Dans ce contexte électrique, les tensions se cristallisent sur les parlementaires, qu’ils soient favorables ou opposés à la réforme. Le ministère de l’Intérieur faisait état, dans un bilan intermédiaire publié lundi, de neuf atteintes recensées contre des députés. Ces agressions prennent des formes variées : dégradations de locaux, rassemblements non déclarés ou encore insultes sur les réseaux sociaux.
Parmi les élus ciblés, Delphine Batho, députée écologiste des Deux-Sèvres, a elle aussi dénoncé cette semaine la dégradation de sa permanence. Quelques jours plus tôt, Delphine Lingemann, députée MoDem du Puy-de-Dôme favorable à la loi, avait porté plainte après un acte de vandalisme visant son bureau parlementaire.
Une répétition d’incidents en Gironde
Les attaques contre Nicolas Thierry et Mathilde Feld ne sont pas les premières du genre. En décembre 2024, la permanence de Mathilde Feld avait déjà été taguée, une action revendiquée par les Jeunes Agriculteurs. Fin mai, des inscriptions à la bombe, notamment les initiales “CR33” (Coordination Rurale de Gironde), avaient également été retrouvées sur la façade du local de Nicolas Thierry.
Ces éléments montrent que certains groupes agricoles ou para-agricoles se radicalisent face à ce qu’ils perçoivent comme une menace à leur modèle d’exploitation. Si la Coordination Rurale n’a pas revendiqué les derniers incidents, elle avait déjà marqué son hostilité au projet de loi dès les premières discussions au Parlement, contestant notamment les dispositions sur la régulation de l’usage de l’eau et les nouvelles normes environnementales.
Le préfet appelle au respect du débat démocratique
Dans son communiqué, le préfet Étienne Guyot a rappelé que « le débat démocratique est un droit fondamental garanti à chaque citoyen, mais il doit se faire dans le respect des personnes et des biens ». Il a insisté sur la gravité de ces actions qui visent, selon lui, à faire pression sur des élus de la République.

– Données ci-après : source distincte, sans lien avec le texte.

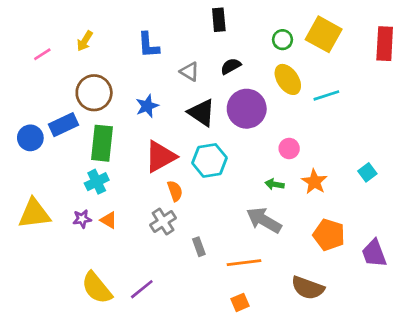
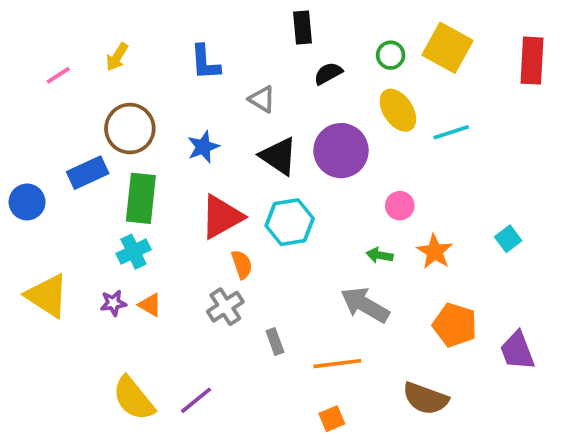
black semicircle: (231, 66) -> (328, 73), moved
blue circle: (30, 138) -> (27, 202), moved
yellow triangle: (34, 214) -> (47, 296), turned 40

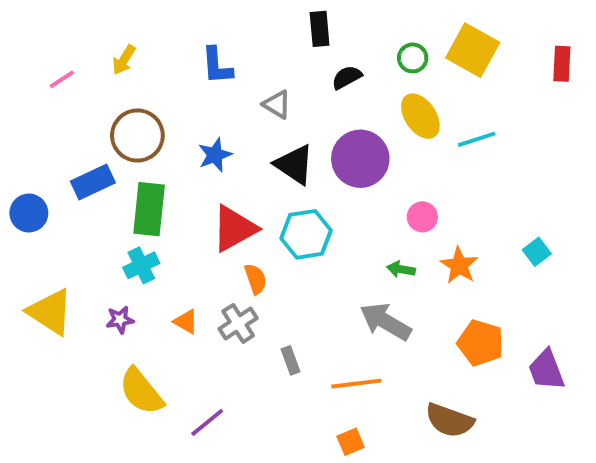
red rectangle: (532, 61) -> (562, 64), size x0.7
orange triangle: (150, 305) -> (186, 322), moved
yellow semicircle: (134, 398) -> (141, 391), moved

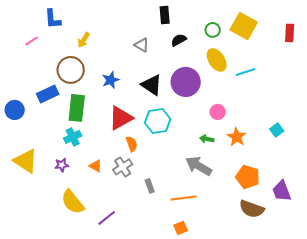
yellow arrow: (124, 60) -> (84, 40), moved
blue L-shape: (217, 66) -> (53, 19), moved
gray triangle: (277, 104) -> (142, 45), moved
brown semicircle: (449, 420) -> (252, 209), moved

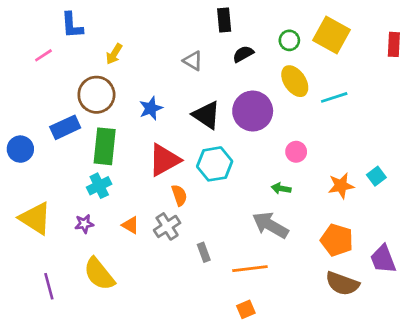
orange star: (237, 137) -> (341, 186), moved, turned 30
purple line: (107, 218) -> (49, 286), moved, turned -66

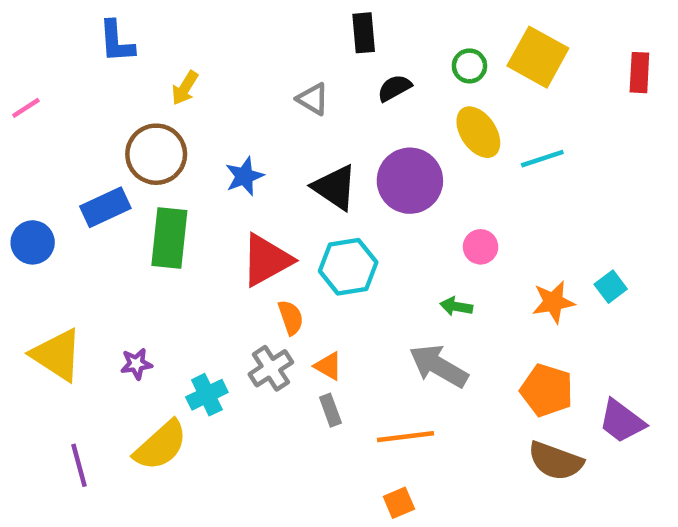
pink line: (43, 55) -> (26, 108), moved
cyan cross: (99, 186) -> (207, 395), moved
orange triangle: (130, 225) -> (328, 366), moved
purple trapezoid: (383, 259) -> (622, 421), turned -32
yellow semicircle: (99, 274) -> (161, 445), turned -93

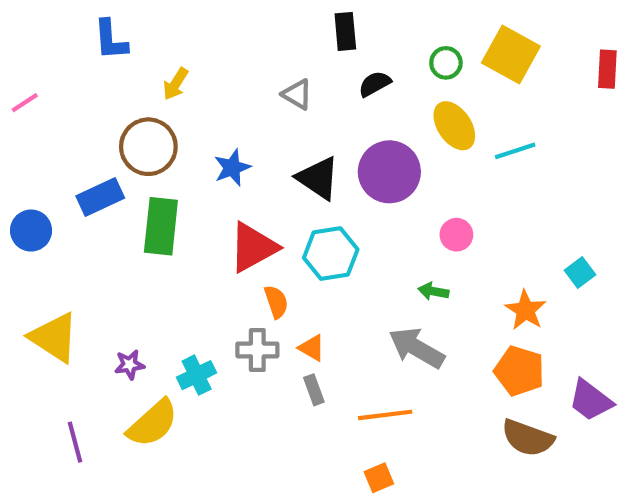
orange star: (553, 302) -> (526, 310), moved, turned -30
purple star: (136, 364) -> (130, 365), moved
gray cross: (271, 368) -> (257, 350), turned 33

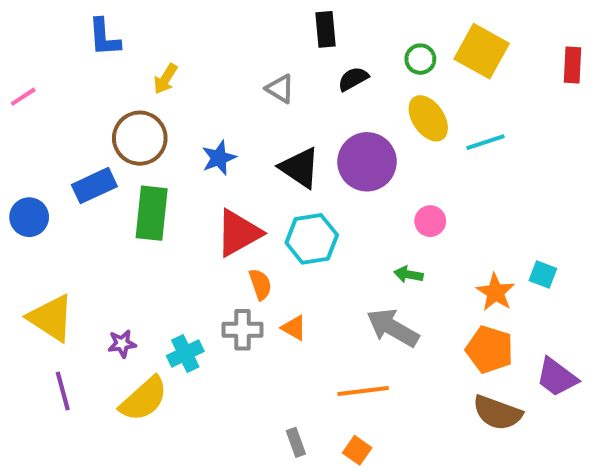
cyan square: (580, 272) -> (543, 274), moved, turned -32
gray rectangle: (314, 390) -> (296, 442), moved
purple line: (75, 442) -> (63, 391), moved
orange square: (379, 478) -> (357, 450), turned -32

Ce climat tendu inquiète jusqu’au plus haut sommet de l’État. Une source gouvernementale a fait savoir que le ministère de l’Intérieur suit de près la situation, en lien avec les préfets de plusieurs départements ruraux. La sécurité autour des parlementaires, en particulier ceux exposés médiatiquement dans le débat sur la loi Duplomb, a été renforcée dans certaines circonscriptions.
Vers une radicalisation du débat agricole ?
Le débat autour de la loi Duplomb ne cesse de raviver les fractures entre les agricultures traditionnelles et les modèles agro-industriels. Les oppositions ne sont pas seulement idéologiques : elles s’ancrent dans des enjeux concrets, liés à l’eau, aux pesticides, au foncier et aux aides européennes.
Dans ce contexte de crispation, les actes de vandalisme ne sont que les symptômes visibles d’un mal-être plus profond du monde agricole, divisé entre des injonctions écologiques croissantes et une réalité économique souvent fragile.